The effect of forskolin and the role of Epac2A during deactivation of beta cells from WT and KO mice. (A) The deactivation delays after cessation of stimulation with 12 mM glucose in the presence or absence of 10 µm forskolin. 1^st quartile/median/3^rd quartile (Q1/M/Q3), in seconds): 197/348/490 (12 mM glucose in WTs), 303/426/586 (12 mM glucose + 10 µM forskolin in WTs), 211/297/479 (12 mM glucose in KOs), and 477/820/861 (12 mM glucose + 10 µM forskolin in KOs); (B) The deactivation delays of cells after 1^st deactivated cell after cessation of stimulation with 12 mM glucose in the presence or absence of 10 µm forskolin. Q1/M/Q3 (in seconds): 39/87/158 (12 mM glucose in WTs), 97/214/370 (12 mM glucose + 10 µM forskolin in WTs), 45/83/303 (12 mM glucose in KOs), and 153/210/293 (12 mM glucose + 10 µM forskolin in KOs); (C) Relative deactivation delays of cells after 1^st deactivated cell after cessation of stimulation with 12 mM glucose in the presence or absence of 10 µm forskolin.

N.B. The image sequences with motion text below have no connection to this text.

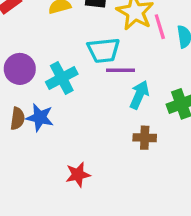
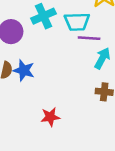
cyan cross: (62, 78) -> (43, 16), moved

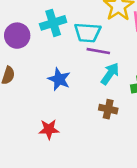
blue star: (24, 70) -> (59, 79), moved

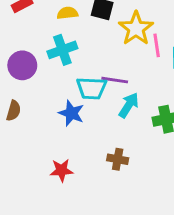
cyan trapezoid: (87, 33) -> (92, 88), moved
brown cross: (108, 109) -> (118, 159), moved

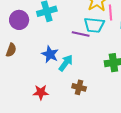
cyan trapezoid: (92, 88) -> (94, 25), moved
cyan arrow: (129, 105) -> (66, 63), moved

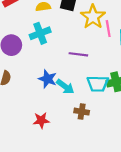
cyan trapezoid: (94, 25) -> (98, 84), moved
cyan arrow: (66, 63) -> (65, 87), turned 96

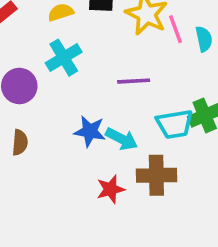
brown cross: (82, 112) -> (156, 175), size x1.5
red star: (41, 120) -> (111, 189), moved

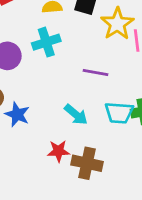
blue star: (90, 131) -> (17, 114), moved
brown cross: (156, 175) -> (87, 163), moved

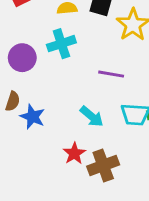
red star: (58, 151) -> (74, 153), turned -30
brown cross: (87, 163) -> (103, 165), turned -32

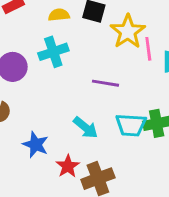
blue star: (33, 117) -> (36, 145), moved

Q1/M/Q3 (in seconds): 0.16/0.26/0.54 (12 mM glucose in WTs), 0.28/0.51/0.68 (12 mM glucose + 10 µM forskolin in WTs), 0.17/0.34/0.66 (12 mM glucose in KOs), and 0.24/0.32/0.58 (12 mM glucose + 10 µM forskolin in KOs). Data pooled from the following number of cells/islets: 678/13 (12 mM glucose in WTs), 640/10 (12 mM glucose + 10 µM forskolin in WT), 567/10 (12 mM glucose in KOs), 422/7 (12 mM glucose + 10 µM forskolin in KOs). Data were analyzed using one-way ANOVA on ranks (Kruskal-Wallis test) followed by Dunn’s multiple comparisons test, p values are indicated on graphs.